Oya was the only system in the deal that was full of resources and currently habitable. Imperator Toi was adamant that the UEE receive it. While Coen suggested Virtus as an alternate because it was also rich in resources, the expanding red giant star at its center meant Human life was not a long-term possibility for the system. It was deemed an unworthy substitute.
Worried that all his hard work would be for naught, Ambassador Coen crafted an unusual solution to the problem. Coen knew Imperator Toi would reject any idea that involved giving up Oya, so Coen carefully laid out a plan he hoped would work, which came to be known as the Coen Compromise.
Under the compromise, the UEE would be given control of the Oya System, including Oya III. However, the previously established settlement would officially fall under Xi’An control, making it the only slice of sovereign alien land within the UEE. Imperator Toi was less than thrilled about the idea, but agreed to it. Eventually, the hardliners within the Xi’An delegation did too.

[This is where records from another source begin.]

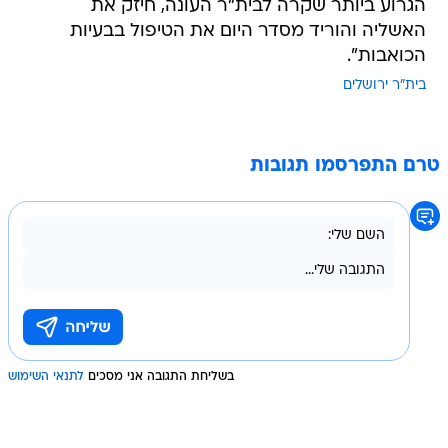
הגרוע ביותר שקרה לבית"ר העונה, חיזק את
האשליה והוריד מסדר היום את הטיפול בבעיות
הכואבות".
בית"ר ירושלים
טרם התפרסמו תגובות
בשליחת התגובה אני מסכים
לתנאי השימוש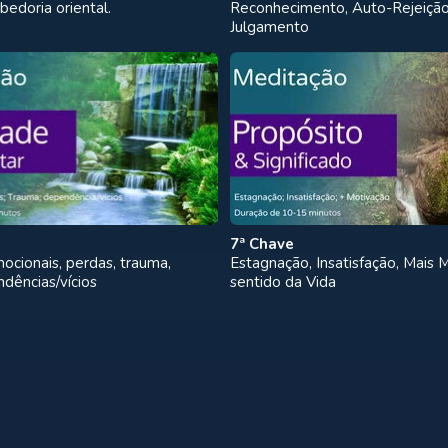
edoria oriental.
Reconhecimento, Auto-Rejeição
Julgamento
7ª Chave
ocionais, perdas, trauma,
Estagnação, Insatisfação, Mais 
dências/vícios
sentido da Vida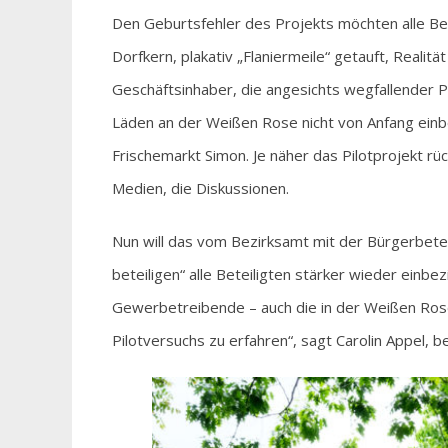
Den Geburtsfehler des Projekts möchten alle Bete
Dorfkern, plakativ „Flaniermeile“ getauft, Realit
Geschäftsinhaber, die angesichts wegfallender 
Läden an der Weißen Rose nicht von Anfang ein
Frischemarkt Simon. Je näher das Pilotprojekt rüc
Medien, die Diskussionen.
Nun will das vom Bezirksamt mit der Bürgerbetei
beteiligen“ alle Beteiligten stärker wieder einbe
Gewerbetreibende – auch die in der Weißen Rose
Pilotversuchs zu erfahren“, sagt Carolin Appel, be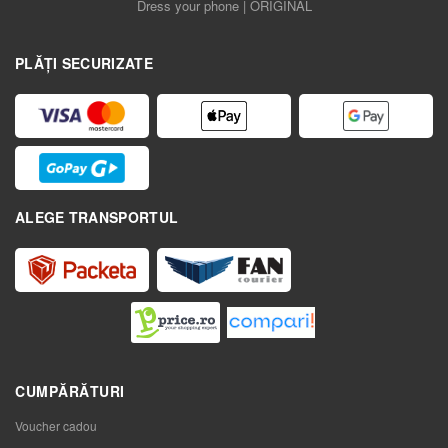
Dress your phone | ORIGINAL
PLĂȚI SECURIZATE
ALEGE TRANSPORTUL
CUMPĂRĂTURI
Voucher cadou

Following days of intense negotiations to nail down the details of the Coen Compromise, the proposal was agreed to by both parties. Virtus, Pallas, Hadur and Indra would become part of the Xi’An Empire, while Tohil, Oya, Gurzil and Horus would be integrated into the UEE. With the systems finally sorted the delegates then returned to their respective governments for official authorization.
On this day, July 5th, 2793, the Perry Line pact was ratified and signed by both sides, officially bringing to end the cold war and birthing a new diplomatic era between the UEE and the Xi’An Empire, one that has stayed strong through today.